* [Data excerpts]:
—————

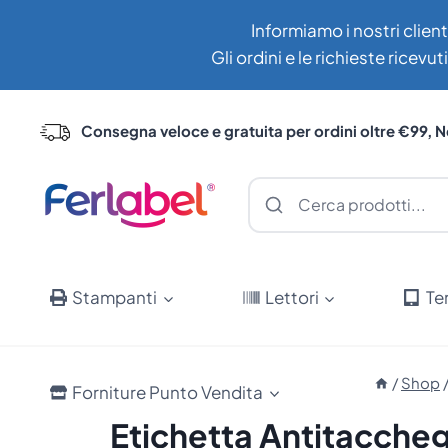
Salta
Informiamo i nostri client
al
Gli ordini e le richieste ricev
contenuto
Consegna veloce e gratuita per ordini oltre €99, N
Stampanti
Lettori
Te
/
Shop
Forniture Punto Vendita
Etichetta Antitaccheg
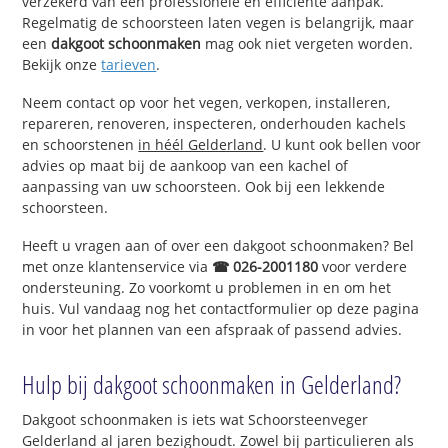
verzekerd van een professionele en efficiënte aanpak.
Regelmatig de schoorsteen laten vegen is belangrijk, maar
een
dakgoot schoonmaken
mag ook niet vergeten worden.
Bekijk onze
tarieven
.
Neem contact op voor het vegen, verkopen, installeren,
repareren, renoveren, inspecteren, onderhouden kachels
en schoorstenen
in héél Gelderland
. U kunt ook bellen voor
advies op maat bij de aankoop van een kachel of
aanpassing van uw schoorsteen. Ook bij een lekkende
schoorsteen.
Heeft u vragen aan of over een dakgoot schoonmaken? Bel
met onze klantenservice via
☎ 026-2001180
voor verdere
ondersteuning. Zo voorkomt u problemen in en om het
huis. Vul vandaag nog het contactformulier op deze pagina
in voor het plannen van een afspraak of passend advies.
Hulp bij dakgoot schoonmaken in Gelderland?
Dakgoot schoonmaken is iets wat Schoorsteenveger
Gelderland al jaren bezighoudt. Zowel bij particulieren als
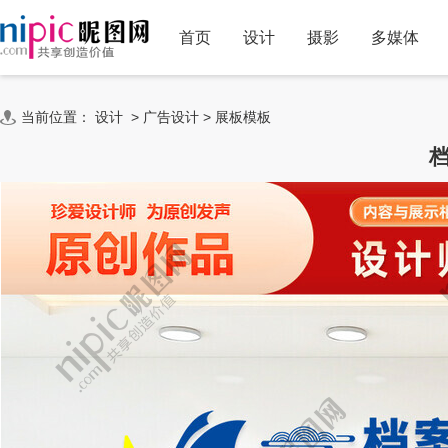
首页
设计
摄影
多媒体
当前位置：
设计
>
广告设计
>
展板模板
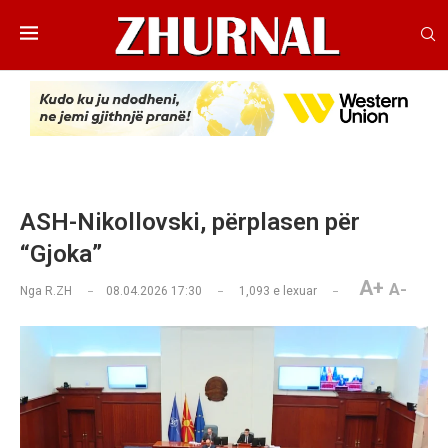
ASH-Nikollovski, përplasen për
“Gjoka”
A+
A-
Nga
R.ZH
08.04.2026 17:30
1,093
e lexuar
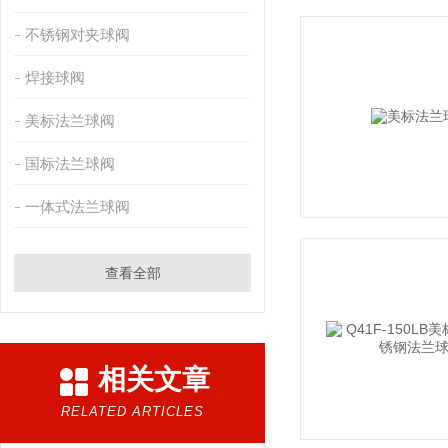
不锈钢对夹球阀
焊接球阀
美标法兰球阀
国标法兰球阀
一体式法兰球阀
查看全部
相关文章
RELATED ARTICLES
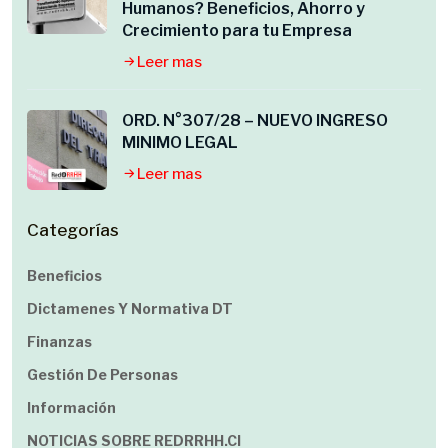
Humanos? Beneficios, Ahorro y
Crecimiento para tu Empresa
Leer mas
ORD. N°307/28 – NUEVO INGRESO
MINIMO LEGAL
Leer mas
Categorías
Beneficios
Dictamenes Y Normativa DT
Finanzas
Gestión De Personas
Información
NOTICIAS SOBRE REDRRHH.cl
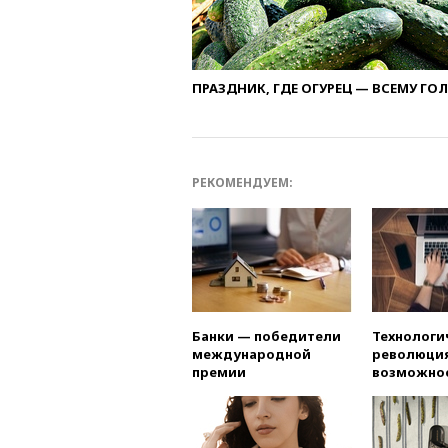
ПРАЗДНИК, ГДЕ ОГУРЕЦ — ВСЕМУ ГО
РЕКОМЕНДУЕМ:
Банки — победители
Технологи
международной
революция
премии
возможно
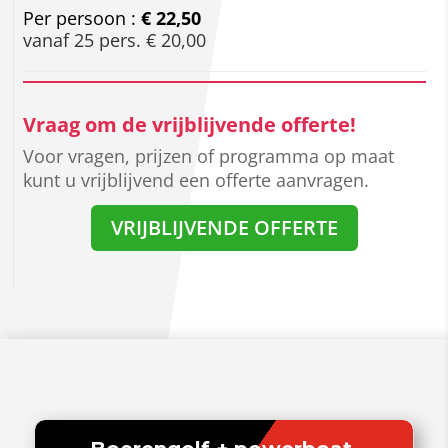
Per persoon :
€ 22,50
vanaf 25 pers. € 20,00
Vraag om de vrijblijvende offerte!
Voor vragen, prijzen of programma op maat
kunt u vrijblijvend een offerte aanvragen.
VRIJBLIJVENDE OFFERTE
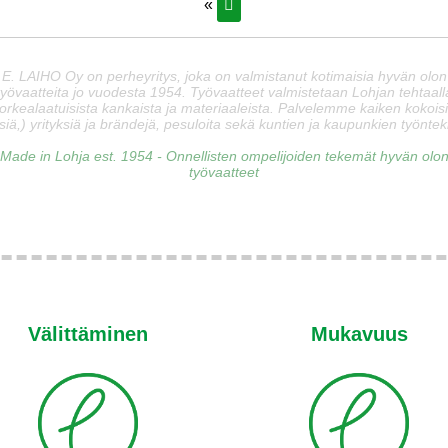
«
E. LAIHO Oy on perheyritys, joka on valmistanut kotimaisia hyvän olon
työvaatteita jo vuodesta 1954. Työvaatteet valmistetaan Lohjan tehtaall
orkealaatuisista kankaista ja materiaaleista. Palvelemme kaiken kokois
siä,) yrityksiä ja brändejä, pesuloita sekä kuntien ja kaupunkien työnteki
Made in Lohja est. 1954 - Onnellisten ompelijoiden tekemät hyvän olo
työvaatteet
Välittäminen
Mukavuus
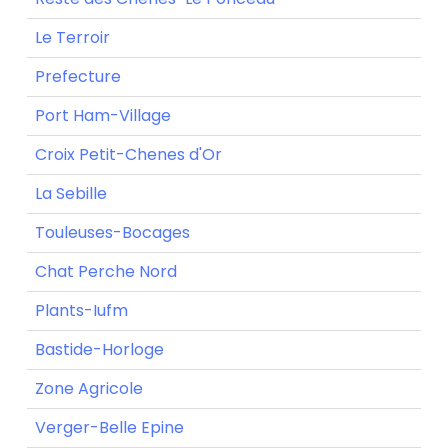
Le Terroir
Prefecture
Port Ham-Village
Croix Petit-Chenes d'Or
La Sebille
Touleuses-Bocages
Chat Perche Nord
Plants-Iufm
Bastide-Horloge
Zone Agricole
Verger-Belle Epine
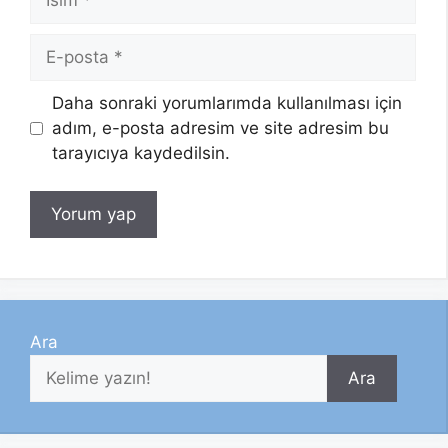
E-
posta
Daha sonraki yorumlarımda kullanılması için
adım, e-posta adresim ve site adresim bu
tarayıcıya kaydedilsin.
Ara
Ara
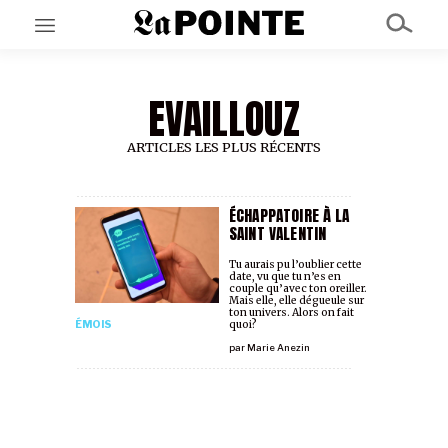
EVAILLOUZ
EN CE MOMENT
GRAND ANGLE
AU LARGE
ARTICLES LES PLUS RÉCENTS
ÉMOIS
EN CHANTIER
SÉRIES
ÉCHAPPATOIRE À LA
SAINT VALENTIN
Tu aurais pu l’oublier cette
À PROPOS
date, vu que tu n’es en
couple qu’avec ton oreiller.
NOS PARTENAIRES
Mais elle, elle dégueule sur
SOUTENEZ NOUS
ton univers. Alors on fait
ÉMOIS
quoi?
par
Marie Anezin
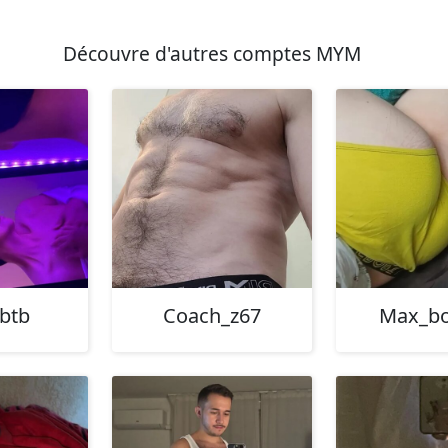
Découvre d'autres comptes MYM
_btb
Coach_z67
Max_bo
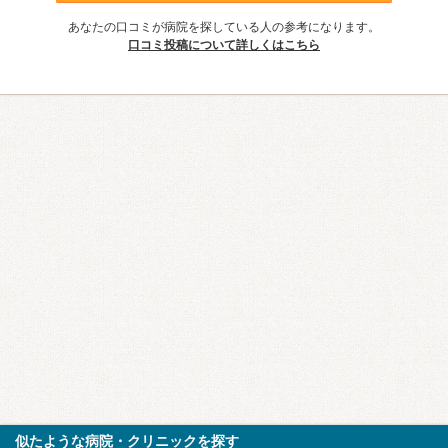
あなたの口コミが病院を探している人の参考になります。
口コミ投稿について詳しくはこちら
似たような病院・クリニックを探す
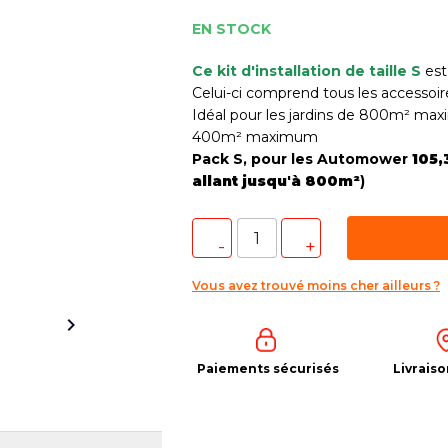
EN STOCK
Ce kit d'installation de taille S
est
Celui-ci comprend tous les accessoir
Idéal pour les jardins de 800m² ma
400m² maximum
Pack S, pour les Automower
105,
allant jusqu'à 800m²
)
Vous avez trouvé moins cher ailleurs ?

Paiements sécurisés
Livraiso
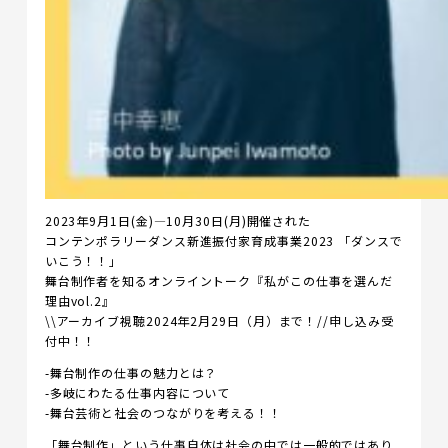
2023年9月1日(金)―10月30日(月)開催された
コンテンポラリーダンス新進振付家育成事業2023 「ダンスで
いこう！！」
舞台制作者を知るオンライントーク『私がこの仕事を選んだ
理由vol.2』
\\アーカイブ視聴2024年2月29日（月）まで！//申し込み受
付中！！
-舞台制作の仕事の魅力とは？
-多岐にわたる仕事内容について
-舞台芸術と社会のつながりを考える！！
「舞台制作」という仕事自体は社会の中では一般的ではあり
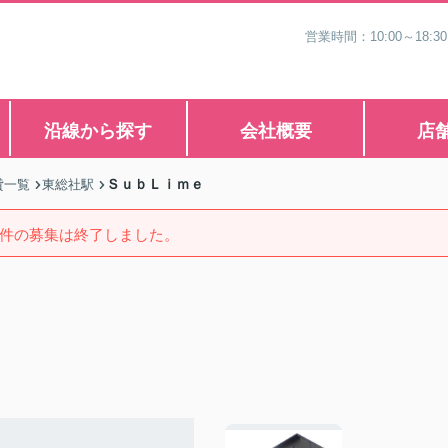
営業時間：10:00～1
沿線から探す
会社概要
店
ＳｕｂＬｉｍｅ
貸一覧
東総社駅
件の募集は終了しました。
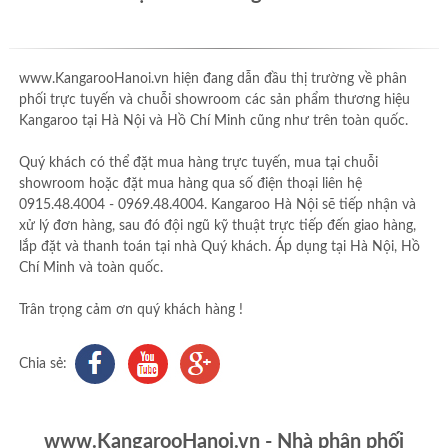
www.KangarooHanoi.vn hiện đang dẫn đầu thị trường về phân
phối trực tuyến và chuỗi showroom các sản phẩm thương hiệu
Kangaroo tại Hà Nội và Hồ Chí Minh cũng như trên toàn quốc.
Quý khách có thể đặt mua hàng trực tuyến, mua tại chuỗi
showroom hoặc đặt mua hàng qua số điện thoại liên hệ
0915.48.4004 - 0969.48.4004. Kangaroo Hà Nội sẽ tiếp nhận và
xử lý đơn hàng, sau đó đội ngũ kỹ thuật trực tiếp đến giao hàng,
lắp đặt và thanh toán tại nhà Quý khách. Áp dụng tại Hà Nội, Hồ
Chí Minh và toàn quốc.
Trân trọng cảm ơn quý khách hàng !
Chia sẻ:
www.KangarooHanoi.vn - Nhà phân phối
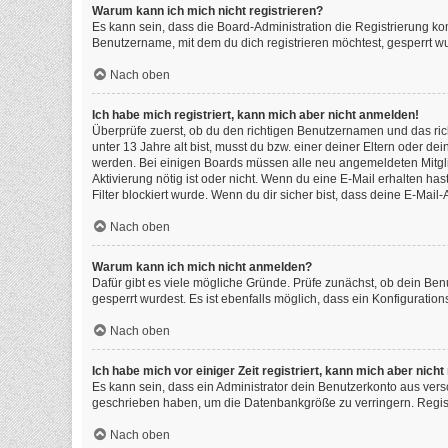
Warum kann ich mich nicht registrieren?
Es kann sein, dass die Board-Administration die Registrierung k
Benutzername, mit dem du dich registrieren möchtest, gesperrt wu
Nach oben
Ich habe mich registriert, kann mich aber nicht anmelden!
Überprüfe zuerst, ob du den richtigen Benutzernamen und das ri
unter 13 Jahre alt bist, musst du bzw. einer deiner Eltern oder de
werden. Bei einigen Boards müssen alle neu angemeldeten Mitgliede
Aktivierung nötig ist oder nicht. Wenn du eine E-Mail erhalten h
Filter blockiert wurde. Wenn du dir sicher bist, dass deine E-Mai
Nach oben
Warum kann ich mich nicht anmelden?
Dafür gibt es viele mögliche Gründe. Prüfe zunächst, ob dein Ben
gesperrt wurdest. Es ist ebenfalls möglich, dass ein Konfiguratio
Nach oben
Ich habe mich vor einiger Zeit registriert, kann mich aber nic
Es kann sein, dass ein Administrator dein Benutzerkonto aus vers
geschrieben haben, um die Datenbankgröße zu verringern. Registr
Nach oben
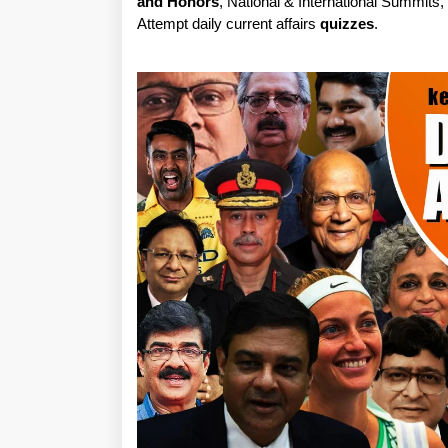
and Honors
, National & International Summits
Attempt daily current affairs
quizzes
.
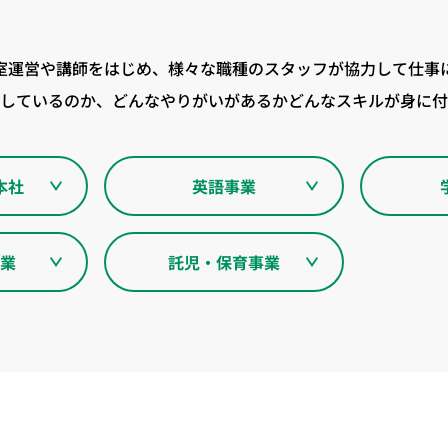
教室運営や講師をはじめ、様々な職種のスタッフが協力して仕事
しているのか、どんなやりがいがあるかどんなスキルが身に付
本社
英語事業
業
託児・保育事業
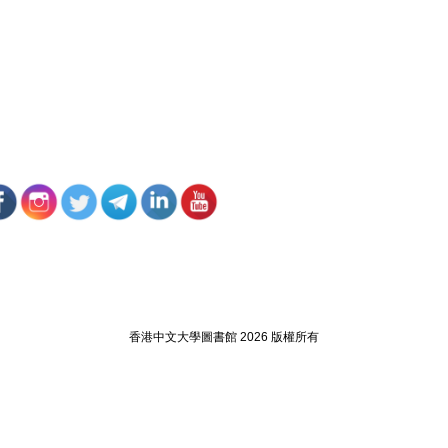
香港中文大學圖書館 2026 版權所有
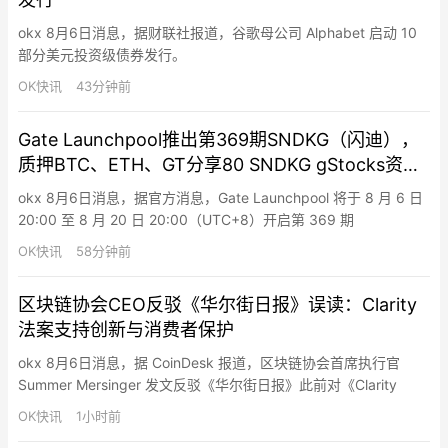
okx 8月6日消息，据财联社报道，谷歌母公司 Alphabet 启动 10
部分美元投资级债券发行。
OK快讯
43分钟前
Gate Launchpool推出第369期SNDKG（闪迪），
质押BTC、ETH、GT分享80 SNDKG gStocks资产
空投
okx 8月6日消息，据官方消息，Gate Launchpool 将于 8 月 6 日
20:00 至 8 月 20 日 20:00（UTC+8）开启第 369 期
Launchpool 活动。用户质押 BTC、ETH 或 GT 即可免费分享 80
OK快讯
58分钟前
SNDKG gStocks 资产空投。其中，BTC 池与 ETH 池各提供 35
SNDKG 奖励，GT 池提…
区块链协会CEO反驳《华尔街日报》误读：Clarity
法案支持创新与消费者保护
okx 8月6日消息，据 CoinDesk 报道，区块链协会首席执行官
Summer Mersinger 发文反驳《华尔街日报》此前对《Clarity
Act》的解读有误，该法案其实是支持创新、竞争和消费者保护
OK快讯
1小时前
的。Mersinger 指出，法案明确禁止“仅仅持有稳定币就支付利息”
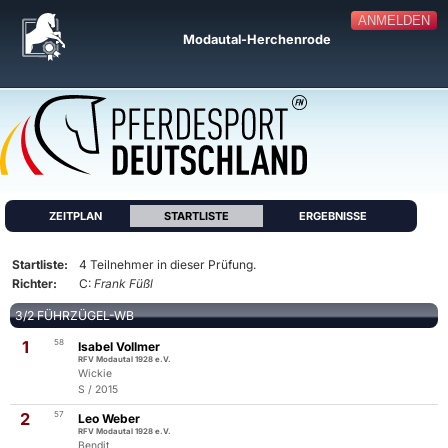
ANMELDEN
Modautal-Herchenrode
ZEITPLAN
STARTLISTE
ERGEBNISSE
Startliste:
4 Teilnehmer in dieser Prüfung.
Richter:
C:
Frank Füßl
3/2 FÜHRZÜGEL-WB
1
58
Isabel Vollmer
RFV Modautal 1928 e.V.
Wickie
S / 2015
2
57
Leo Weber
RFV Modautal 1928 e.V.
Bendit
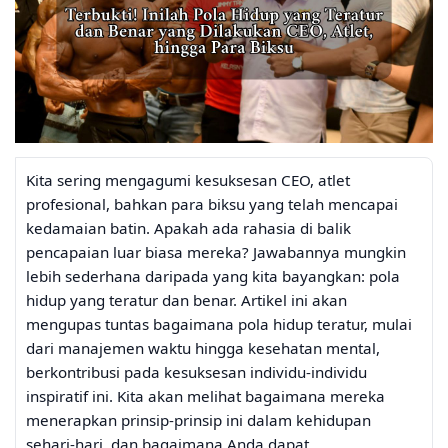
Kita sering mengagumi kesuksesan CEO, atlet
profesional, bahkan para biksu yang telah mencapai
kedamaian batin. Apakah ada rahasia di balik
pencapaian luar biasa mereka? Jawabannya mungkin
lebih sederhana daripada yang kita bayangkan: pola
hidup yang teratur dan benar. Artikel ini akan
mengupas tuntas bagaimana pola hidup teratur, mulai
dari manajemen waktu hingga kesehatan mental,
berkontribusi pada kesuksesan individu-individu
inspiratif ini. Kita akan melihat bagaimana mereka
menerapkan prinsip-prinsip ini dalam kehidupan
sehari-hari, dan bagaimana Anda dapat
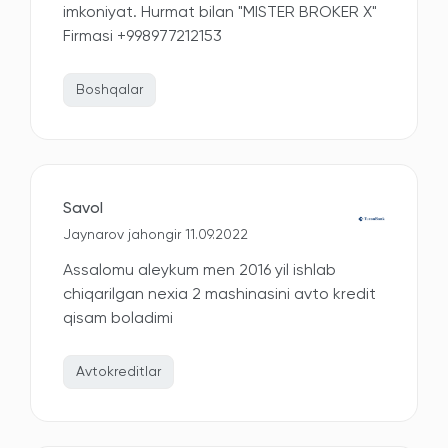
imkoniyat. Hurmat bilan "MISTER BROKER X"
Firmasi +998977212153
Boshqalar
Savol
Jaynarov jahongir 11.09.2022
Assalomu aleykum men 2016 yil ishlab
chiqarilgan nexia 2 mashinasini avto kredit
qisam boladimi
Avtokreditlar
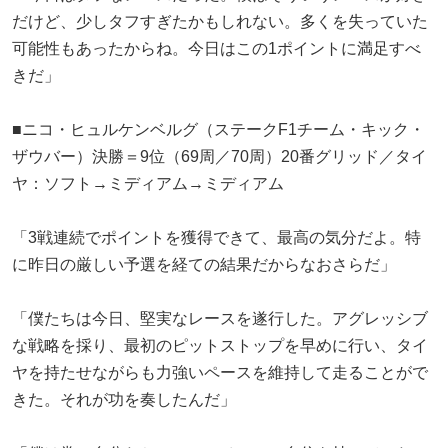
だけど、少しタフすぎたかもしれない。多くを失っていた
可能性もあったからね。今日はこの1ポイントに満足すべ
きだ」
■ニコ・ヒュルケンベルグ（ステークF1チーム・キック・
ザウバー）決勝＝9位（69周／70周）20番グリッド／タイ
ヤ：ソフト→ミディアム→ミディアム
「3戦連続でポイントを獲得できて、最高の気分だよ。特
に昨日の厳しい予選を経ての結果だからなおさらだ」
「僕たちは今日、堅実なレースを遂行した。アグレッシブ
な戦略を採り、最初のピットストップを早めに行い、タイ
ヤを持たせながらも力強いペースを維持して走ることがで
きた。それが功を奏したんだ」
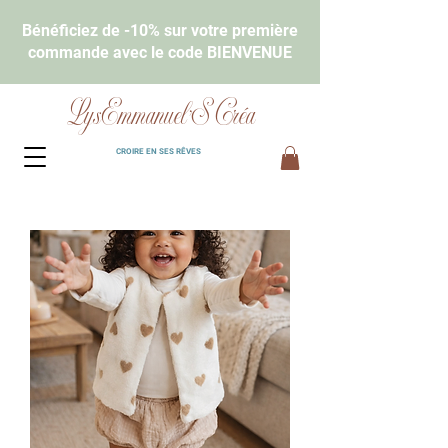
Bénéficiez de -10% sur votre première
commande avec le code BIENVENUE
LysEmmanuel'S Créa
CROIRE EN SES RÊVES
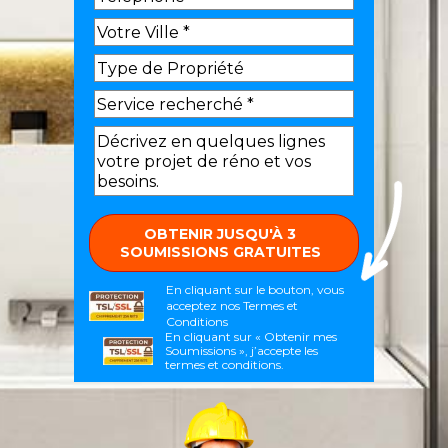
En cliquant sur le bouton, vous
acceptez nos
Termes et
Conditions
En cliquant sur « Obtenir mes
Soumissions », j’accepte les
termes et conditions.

—————

* [What this task involves]: From the records above, print only the lines between the one holding "ARTICLES LES PLUS RÉCENTS" and the one holding "SOUTENEZ NOUS", inclusive, exactly as they stand.

* [Final answer]:
ARTICLES LES PLUS RÉCENTS
ÉMOIS
EN CHANTIER
SÉRIES
ÉCHAPPATOIRE À LA
SAINT VALENTIN
Tu aurais pu l’oublier cette
À PROPOS
date, vu que tu n’es en
couple qu’avec ton oreiller.
NOS PARTENAIRES
Mais elle, elle dégueule sur
SOUTENEZ NOUS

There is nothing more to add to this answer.